The project is based on a set of data collected from a manufacturing process in which, both in-control and out-of-control data are present. Given dataset has 209 process parameters and 552 observations of each parameter with sample size (n) = 1. It is assumed that the given data sample comes from a multivariate normal distribution with unknown population mean and covariances. Monitoring such a big number of parameters is infeasible because of “Curse of dimensionality”. So, it is needed to reduce the dimensions (or parameters) to be monitored using dimensional reduction technique called Principal Component Analysis (PCA). Hence, PCA was performed on 209 parameters using correlation and covariance matrix. The correlation matrix did not represent enough data with a smaller number of Principal Components (PC) but the Covariance matrix captured 78.1% of variance explained in the first three PCs.
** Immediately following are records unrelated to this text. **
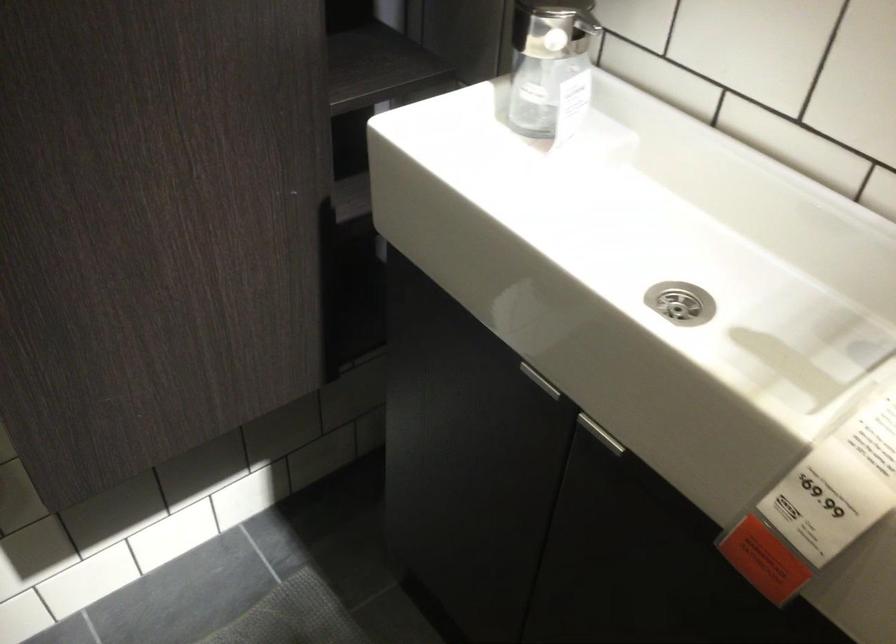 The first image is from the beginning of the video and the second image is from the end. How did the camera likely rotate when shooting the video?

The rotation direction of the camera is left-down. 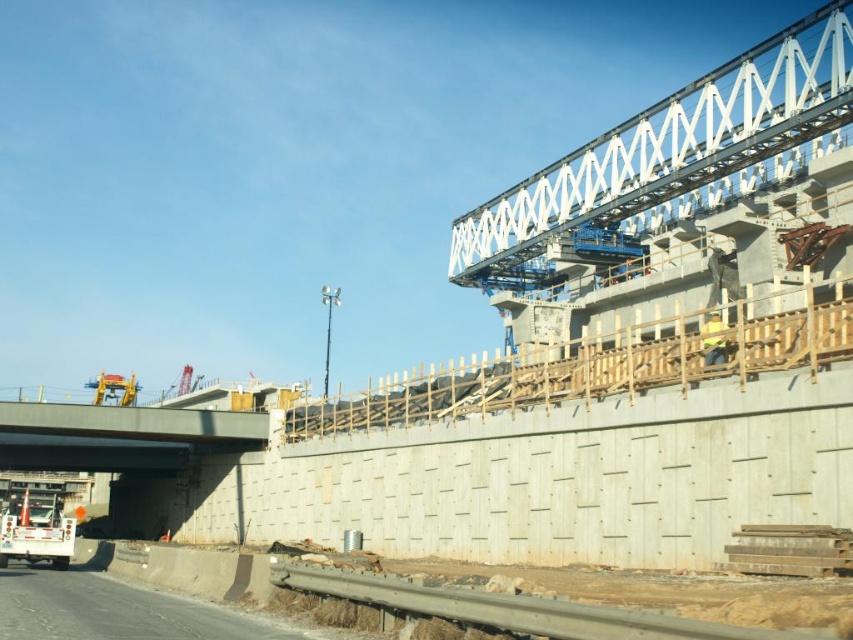 Does gray metallic overpass at left have a larger size compared to yellow reflective vest at center?

Correct, gray metallic overpass at left is larger in size than yellow reflective vest at center.

Find the location of `gray metallic overpass at left`. gray metallic overpass at left is located at coordinates (119, 435).

The width and height of the screenshot is (853, 640). Describe the element at coordinates (119, 435) in the screenshot. I see `gray metallic overpass at left` at that location.

What are the coordinates of `gray metallic overpass at left` in the screenshot? It's located at (119, 435).

Is gray metallic overpass at left thinner than gray concrete highway at lower left?

No, gray metallic overpass at left is not thinner than gray concrete highway at lower left.

The height and width of the screenshot is (640, 853). I want to click on gray metallic overpass at left, so click(x=119, y=435).

Does point (85, 417) come in front of point (90, 616)?

No, it is behind (90, 616).

Where is `gray metallic overpass at left`? Image resolution: width=853 pixels, height=640 pixels. gray metallic overpass at left is located at coordinates (119, 435).

What do you see at coordinates (112, 611) in the screenshot?
I see `gray concrete highway at lower left` at bounding box center [112, 611].

Who is positioned more to the left, gray concrete highway at lower left or yellow reflective vest at center?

Moving forward with the first three PCs, a Phase-I analysis was performed to set up control charts, identify out-of-control points, remove the points, and achieve in-control process. The control charts used to monitor the PCs in this project are T2 chart, multiple univariate x̄ charts and multivariate CUSUM chart. These specific charts were considered as the T2 chart is proficient in detecting spike type signals and the multivariate CUSUM can detect small jumps (mean shifts) in data. Individual x̄ charts help visualize data in different directions. Considering x̄ charts each PC is uncorrelated with each other and hence any point is considered to be out-of-control if it signals in any chart. To accommodate for this inflation in variance, confidence interval for the x̄ chart is approximately one-third of the 3-sigma control limit (α = 0.0009). x̄ chart for 2nd PC showed a small mean shift in the initial observations, which was confirmed by the multivariate CUSUM chart. Hence, the first 36 points had to be eliminated to remove the initial mean shift.
The T2 chart indicates multiple out control points in the form of spikes. These must be iteratively removed as a part of Phase-I analysis. It took a total of 6 iterations to remove all out-of-control data points based on the T2 chart. By the end of 6th iteration, for 3 Principal Components 72 out-of-control data points were removed from the original 552 data points and hence finally the result was 480 in-control data points in the T2 chart. Sanity check was performed for these remaining 480 observations using m-CUSUM chart and individual x̄ chart, and these charts combined with the results of T2 chart. Hence the in-control process can be established after removing the suggested points. After the in-control process has been established the final in-control mean and covariance matrices were calculated.